BBC News, El Chapare, Bolivia
In a precarious-looking bar in the small, steamy rainforest town of Puerto San Francisco, a Coca-Cola is being ordered.
"No, I don't have that here, I'm afraid," replies Valentina, her long and dark pigtails swinging as she shakes her head.
"But I can offer you a very nice and healthy coca tea."
Welcome to El Chapare, one of two Bolivian regions where it is restricted, but legal, to grow coca.
In a place that fought against US-inspired anti-drug policies, it seems fitting that Valentina's bar - patronised mainly by the "cocaleros" or coca-growers of the surrounding area - turned its back to the ubiquitous American product in favour of a local one.
"This is one of our main natural resources," says Honorata Diaz, a coca farmer dressed in thatched hats and flouncy skirts.
"It is part of our culture, of our identity," chimes in fellow farmer Peregrina Paichucamo, while drying coca leaves under an intense sun.
"This is food for us, and also a natural medicine. Coca is everything here".
Despite such superlatives, a symbol of El Chapare's passionate defence of coca, a radical change is taking place.
Some local farmers have begun to sow their fields with crops other than the "sacred" leaf that also produces the main ingredient in cocaine.
It is not, however, US-backed crop eradication efforts or government restrictions pushing farmers away from coca, but the ebbs and flows of the global commodities market and a government policy response to rising food prices.
At its peak this year, the price of rice had tripled, in Bolivia and all over the world.
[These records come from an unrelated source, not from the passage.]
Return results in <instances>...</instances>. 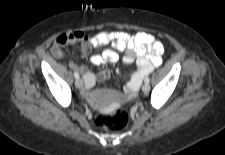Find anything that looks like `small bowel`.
Here are the masks:
<instances>
[{
  "instance_id": "c3829d8e",
  "label": "small bowel",
  "mask_w": 225,
  "mask_h": 155,
  "mask_svg": "<svg viewBox=\"0 0 225 155\" xmlns=\"http://www.w3.org/2000/svg\"><path fill=\"white\" fill-rule=\"evenodd\" d=\"M78 41L82 42L83 52H88L90 49H99L102 46L111 43L114 49H106L101 54H96L90 57L91 64L99 66L106 63H115L119 60V54L116 50L124 52L122 62L124 65H129L136 61L138 70L133 73L124 89L122 99L109 103L107 110L109 112L119 111L126 106V101L133 98L141 84L142 77L150 73L155 67L162 62L163 45L155 39L151 34L127 33L121 31H102L95 35H87L81 31H75L60 35L54 42L51 51L57 58H62L64 52L62 48L65 45L74 44ZM72 67L80 71L84 80V90L87 92L91 89L98 79L105 80L109 77V72L103 70L98 75H95L84 65L70 63ZM110 94L104 96H94V101L97 103H107L111 100Z\"/></svg>"
}]
</instances>
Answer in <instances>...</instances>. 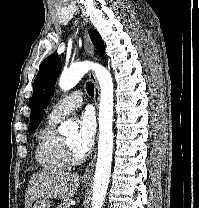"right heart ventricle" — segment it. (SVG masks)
Returning <instances> with one entry per match:
<instances>
[{"mask_svg":"<svg viewBox=\"0 0 199 208\" xmlns=\"http://www.w3.org/2000/svg\"><path fill=\"white\" fill-rule=\"evenodd\" d=\"M60 120L49 116L37 136L35 157L41 168L48 172H59L68 166L64 139L57 131Z\"/></svg>","mask_w":199,"mask_h":208,"instance_id":"right-heart-ventricle-1","label":"right heart ventricle"}]
</instances>
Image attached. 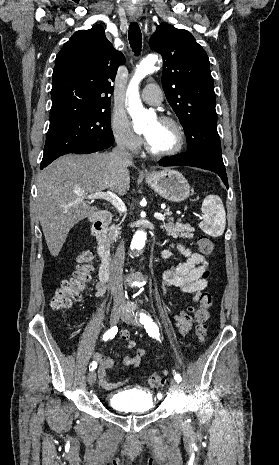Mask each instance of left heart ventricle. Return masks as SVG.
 I'll list each match as a JSON object with an SVG mask.
<instances>
[{"instance_id":"obj_1","label":"left heart ventricle","mask_w":279,"mask_h":465,"mask_svg":"<svg viewBox=\"0 0 279 465\" xmlns=\"http://www.w3.org/2000/svg\"><path fill=\"white\" fill-rule=\"evenodd\" d=\"M143 133L149 145L155 151H168L177 143L176 129L172 125L162 123L159 120H153L148 123Z\"/></svg>"}]
</instances>
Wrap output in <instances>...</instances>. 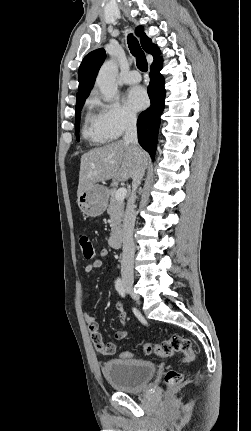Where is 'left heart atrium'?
Instances as JSON below:
<instances>
[{"instance_id":"39dd6f15","label":"left heart atrium","mask_w":251,"mask_h":431,"mask_svg":"<svg viewBox=\"0 0 251 431\" xmlns=\"http://www.w3.org/2000/svg\"><path fill=\"white\" fill-rule=\"evenodd\" d=\"M125 102L132 110H142L148 103L147 94L140 86L132 87L126 93Z\"/></svg>"}]
</instances>
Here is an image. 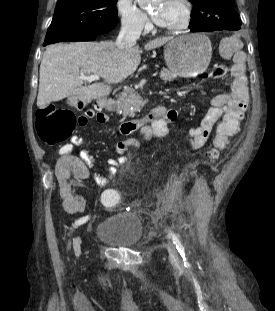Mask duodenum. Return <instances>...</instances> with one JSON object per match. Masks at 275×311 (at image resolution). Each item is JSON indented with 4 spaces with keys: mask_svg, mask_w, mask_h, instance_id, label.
Instances as JSON below:
<instances>
[{
    "mask_svg": "<svg viewBox=\"0 0 275 311\" xmlns=\"http://www.w3.org/2000/svg\"><path fill=\"white\" fill-rule=\"evenodd\" d=\"M98 101H99V103L102 106H105L107 108H112L113 107L112 98H103V97H101V98L98 99ZM154 110H164V106L155 107L153 109V112H154ZM149 116L150 115H148V116H146V117H144L142 119H136V120H132V121H125V122H123L120 125V131L123 134H129V133L133 132L136 129L145 127V125L147 124L148 119H150Z\"/></svg>",
    "mask_w": 275,
    "mask_h": 311,
    "instance_id": "410a0bca",
    "label": "duodenum"
}]
</instances>
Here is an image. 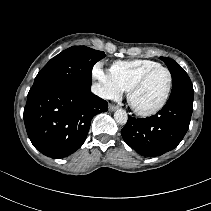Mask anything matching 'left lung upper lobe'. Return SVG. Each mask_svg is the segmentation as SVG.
<instances>
[{"label": "left lung upper lobe", "mask_w": 211, "mask_h": 211, "mask_svg": "<svg viewBox=\"0 0 211 211\" xmlns=\"http://www.w3.org/2000/svg\"><path fill=\"white\" fill-rule=\"evenodd\" d=\"M167 65L173 79L170 97L186 96L194 97L193 85L187 73L172 59L160 57Z\"/></svg>", "instance_id": "obj_1"}]
</instances>
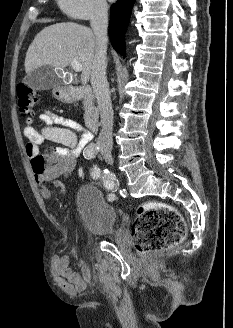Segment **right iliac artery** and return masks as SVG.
<instances>
[{
  "label": "right iliac artery",
  "mask_w": 233,
  "mask_h": 328,
  "mask_svg": "<svg viewBox=\"0 0 233 328\" xmlns=\"http://www.w3.org/2000/svg\"><path fill=\"white\" fill-rule=\"evenodd\" d=\"M99 152V148L95 144H91L84 153L86 159L94 158ZM106 175L102 180L103 187L107 190V199L113 202L116 199L115 192L117 190V183L115 175L105 172Z\"/></svg>",
  "instance_id": "obj_1"
}]
</instances>
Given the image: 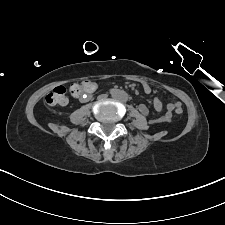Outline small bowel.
I'll return each instance as SVG.
<instances>
[{
  "instance_id": "1",
  "label": "small bowel",
  "mask_w": 225,
  "mask_h": 225,
  "mask_svg": "<svg viewBox=\"0 0 225 225\" xmlns=\"http://www.w3.org/2000/svg\"><path fill=\"white\" fill-rule=\"evenodd\" d=\"M141 86H142L143 90L145 91V93L151 92V87H150L149 83L142 82ZM95 90H96V84L94 83V89L92 91L88 92L87 94H91ZM86 96L87 95L84 94L82 96L79 95V96H75V97L79 98L80 101H83L86 98ZM179 105H180V102L175 97H172V100L169 103H167L166 108L164 110L162 101L158 97L154 98V100H153L154 109L157 112H163V113L156 119L151 120V122L152 123L169 122L172 119L173 111ZM139 111L145 116L149 115V109L146 105H143V104L140 105Z\"/></svg>"
}]
</instances>
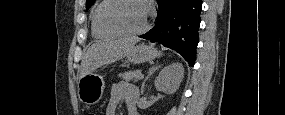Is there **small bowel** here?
<instances>
[{"label":"small bowel","instance_id":"small-bowel-1","mask_svg":"<svg viewBox=\"0 0 285 115\" xmlns=\"http://www.w3.org/2000/svg\"><path fill=\"white\" fill-rule=\"evenodd\" d=\"M136 89L126 82H118L112 86L110 98L106 106V115H115L119 104L124 102L129 115H137L135 104L137 101Z\"/></svg>","mask_w":285,"mask_h":115}]
</instances>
This persuaded local farmers to consider this alternative to coca growing.
In addition to market motivations, the government pays them to grow rice instead.
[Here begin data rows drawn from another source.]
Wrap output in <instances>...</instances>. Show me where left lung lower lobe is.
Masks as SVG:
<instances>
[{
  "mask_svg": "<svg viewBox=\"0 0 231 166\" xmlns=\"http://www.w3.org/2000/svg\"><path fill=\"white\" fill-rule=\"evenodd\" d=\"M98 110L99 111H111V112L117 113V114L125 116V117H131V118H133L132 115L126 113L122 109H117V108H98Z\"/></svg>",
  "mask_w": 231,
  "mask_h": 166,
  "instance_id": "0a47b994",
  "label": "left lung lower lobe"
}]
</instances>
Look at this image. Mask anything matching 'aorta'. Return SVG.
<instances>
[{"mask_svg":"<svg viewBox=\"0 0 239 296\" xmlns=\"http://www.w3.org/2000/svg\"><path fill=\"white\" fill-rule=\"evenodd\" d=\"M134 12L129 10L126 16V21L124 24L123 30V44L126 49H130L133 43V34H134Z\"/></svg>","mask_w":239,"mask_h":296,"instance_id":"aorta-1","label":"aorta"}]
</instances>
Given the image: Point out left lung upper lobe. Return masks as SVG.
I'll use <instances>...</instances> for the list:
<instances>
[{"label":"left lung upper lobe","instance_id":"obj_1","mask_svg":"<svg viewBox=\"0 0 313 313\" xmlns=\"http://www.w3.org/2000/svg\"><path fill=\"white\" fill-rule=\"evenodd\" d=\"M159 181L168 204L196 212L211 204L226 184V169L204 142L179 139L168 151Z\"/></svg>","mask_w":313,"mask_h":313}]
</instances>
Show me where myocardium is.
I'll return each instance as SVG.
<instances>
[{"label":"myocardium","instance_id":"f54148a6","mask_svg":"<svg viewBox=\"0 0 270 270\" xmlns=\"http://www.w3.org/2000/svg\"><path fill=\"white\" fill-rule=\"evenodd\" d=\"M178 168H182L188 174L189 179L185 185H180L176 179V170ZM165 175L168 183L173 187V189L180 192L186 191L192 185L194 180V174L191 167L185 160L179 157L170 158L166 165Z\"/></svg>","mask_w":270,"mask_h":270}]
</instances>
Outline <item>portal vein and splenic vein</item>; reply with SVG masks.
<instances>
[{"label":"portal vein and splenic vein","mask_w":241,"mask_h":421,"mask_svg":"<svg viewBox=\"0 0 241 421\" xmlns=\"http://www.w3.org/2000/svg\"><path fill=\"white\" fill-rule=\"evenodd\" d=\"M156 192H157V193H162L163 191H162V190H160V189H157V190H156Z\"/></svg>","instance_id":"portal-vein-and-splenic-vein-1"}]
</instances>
Thousands of farmers have signed up for the programme in an area where the war on drugs not so very long ago spurred harsh fighting and left several coca growers dead.
In defence of coca
The government hopes a new reality will reduce coca production and help feed South America's poorest country.
"We are implementing a system that gives a lot of incentives to farmers to switch crops," says Remi Gonzalez, Bolivia's deputy minister of rural development.
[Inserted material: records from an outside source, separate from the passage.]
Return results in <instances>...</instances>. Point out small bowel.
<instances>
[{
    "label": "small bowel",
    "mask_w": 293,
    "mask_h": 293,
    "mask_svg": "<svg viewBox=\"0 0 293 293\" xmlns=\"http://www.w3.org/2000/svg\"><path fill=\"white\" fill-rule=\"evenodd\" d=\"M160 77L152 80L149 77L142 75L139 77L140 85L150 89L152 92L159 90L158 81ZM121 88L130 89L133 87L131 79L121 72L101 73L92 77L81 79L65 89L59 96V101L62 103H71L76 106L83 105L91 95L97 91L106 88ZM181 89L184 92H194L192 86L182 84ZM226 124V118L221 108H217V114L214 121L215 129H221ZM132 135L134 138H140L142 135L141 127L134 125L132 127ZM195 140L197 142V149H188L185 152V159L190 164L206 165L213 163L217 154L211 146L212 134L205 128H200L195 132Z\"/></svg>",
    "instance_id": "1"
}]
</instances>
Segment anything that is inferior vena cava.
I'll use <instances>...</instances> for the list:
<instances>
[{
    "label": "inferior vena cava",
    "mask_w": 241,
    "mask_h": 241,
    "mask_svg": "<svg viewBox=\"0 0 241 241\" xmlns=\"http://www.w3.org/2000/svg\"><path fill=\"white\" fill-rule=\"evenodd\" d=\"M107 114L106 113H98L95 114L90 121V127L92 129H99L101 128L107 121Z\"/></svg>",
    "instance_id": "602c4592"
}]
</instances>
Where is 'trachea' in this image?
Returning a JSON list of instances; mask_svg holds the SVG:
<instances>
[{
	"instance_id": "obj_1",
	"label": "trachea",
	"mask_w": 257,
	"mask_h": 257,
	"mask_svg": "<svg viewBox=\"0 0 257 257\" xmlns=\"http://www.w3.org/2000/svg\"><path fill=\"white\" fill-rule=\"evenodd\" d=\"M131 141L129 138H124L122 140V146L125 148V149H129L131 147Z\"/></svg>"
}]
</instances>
"First and foremost, we are guaranteeing food security, because this will give us enough to feed Bolivian families.
"And the surpluses, as long as we keep advancing, we think we can export to help people in other parts the world."
Rice exports would also boosts the country's poor trade balance.
This programme has an unusual advocate: Bolivia's first indigenous president, Evo Morales - a man who champions the coca leaf, once brought a handful to the United Nations General Assembly, and still grows it himself.
As the leader of the coca growers union - a position he still holds - he fought foreign crop-substitution and coca eradication efforts for years.
Many times President Morales has raised his left fist and in the indigenous Aymara language said: "Long live the coca leaf, death to the Yankees."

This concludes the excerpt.